Fundamental statechart methods

The generated code contains fundamental methods to initialize, enter, and exit a state machine, as well as a method to start a run-to-completion step.

The IStatemachine interface specifies the four methods init(), enter(), exit(), and runCycle().

  • The init() method is used to initialize the internal objects of the state machine right after its instantiation. Variables are initialized to their respective default values. If the statechart defines initialized variables, these initializations are also done in the init() method.

  • The enter() method must be called to enter the state machine. It brings the state machine to a well-defined state.

  • The exit() method is used to leave a state machine statefully. If for example a history state is used in one of the top regions, the last active state is stored and the state machine is left via exit(). Re-entering it via enter() continues to work with the saved state.

  • The runCycle() method is used to trigger a run-to-completion step in which the state machine evaluates arising events and computes possible state changes. Somewhat simplified, a run-to-completion cycle consists of the following steps:

    1. Clear list of outgoing events.

    2. Check whether events have occurred which are leading to a state change.

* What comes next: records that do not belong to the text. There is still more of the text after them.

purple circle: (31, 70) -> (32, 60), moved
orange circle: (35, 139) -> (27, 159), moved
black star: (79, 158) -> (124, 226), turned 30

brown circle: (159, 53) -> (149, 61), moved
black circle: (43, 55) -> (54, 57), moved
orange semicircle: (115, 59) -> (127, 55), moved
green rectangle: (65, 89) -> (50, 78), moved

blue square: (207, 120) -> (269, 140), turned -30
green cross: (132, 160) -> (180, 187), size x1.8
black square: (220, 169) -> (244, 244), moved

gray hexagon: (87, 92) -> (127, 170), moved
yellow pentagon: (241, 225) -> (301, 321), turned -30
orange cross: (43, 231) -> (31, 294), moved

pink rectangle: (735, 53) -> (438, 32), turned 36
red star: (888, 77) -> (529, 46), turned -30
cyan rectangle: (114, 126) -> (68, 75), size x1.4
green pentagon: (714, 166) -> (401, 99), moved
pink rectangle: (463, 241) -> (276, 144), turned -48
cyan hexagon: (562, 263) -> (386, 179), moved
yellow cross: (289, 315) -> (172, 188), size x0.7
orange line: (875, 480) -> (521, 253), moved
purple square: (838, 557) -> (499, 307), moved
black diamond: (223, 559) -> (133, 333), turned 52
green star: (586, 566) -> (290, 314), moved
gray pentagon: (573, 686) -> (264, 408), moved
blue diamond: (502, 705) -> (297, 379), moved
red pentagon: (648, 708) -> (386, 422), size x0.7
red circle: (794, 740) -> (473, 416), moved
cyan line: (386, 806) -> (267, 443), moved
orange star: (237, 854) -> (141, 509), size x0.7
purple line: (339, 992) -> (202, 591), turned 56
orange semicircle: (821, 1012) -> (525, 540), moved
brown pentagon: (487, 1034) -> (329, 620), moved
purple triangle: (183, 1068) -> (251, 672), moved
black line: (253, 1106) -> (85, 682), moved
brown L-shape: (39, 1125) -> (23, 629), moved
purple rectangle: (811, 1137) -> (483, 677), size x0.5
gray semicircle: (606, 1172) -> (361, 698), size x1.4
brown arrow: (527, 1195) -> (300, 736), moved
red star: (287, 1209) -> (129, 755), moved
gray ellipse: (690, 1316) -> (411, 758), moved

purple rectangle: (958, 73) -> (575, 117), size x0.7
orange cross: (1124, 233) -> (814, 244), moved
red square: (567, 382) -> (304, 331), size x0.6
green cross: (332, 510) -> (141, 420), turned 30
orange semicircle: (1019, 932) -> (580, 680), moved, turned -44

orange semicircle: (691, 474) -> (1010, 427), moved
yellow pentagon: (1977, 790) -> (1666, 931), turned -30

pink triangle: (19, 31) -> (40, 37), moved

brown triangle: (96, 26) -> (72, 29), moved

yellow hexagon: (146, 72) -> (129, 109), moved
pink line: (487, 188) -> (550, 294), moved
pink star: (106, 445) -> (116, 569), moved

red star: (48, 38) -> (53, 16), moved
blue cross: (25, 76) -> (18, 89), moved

    3. If a state change has to be done:

      1. Make the present state inactive.

      2. Execute exit actions of the present state.

      3. Save history state, if necessary.

      4. Execute transition actions, if any.

      5. Execute entry actions of the new state.

      6. Make the new state active.

    4. Clear list of incoming events.

Time-controlled state machines

If a statechart uses timing functionality, additional classes are generated.

The traffic light example uses timing funtionality, namely after clauses. To support time-controlled behavior, the interfaces ITimerCallback and ITimer are generated. Like IStatemachine, they are independend of any particular state machine and are generated in the libraryTargetFolder directory, if specified. See section "Outlet" for details.

The generated state machine class implements the ITimerCallback and has a property timer of type ITimer. The client code must provide an ITimer implementation to the state machine by calling the latter’s setTimer() method.

Here’s an example showing how to create a new instance of the state machine (here: class MyTimedStatemachine), create a new instance of a timer (here: class MyTimer), set the latter on the former, and start the state machine by entering it:

MyTimedStatemachine sm = new MyTimedStatemachine();
sm.setTimer(new MyTimer());
sm.enter(); // Enter the state machine

Timer functions generally depend on the hardware target used, therefore the proper time handling has to be implemented by the developer. In principle, for each hardware target a dedicated timer service class implementing the ITimer interface has to be developed.

Default timer implementation

However, upon request the Java code generator can create a default implementation of the ITimer interface, and in many cases it will be sufficient. This implementation is based on java.util.Timer and java.util.TimerTask and should be compatible with the Oracle JVM or the OpenJDK JVM.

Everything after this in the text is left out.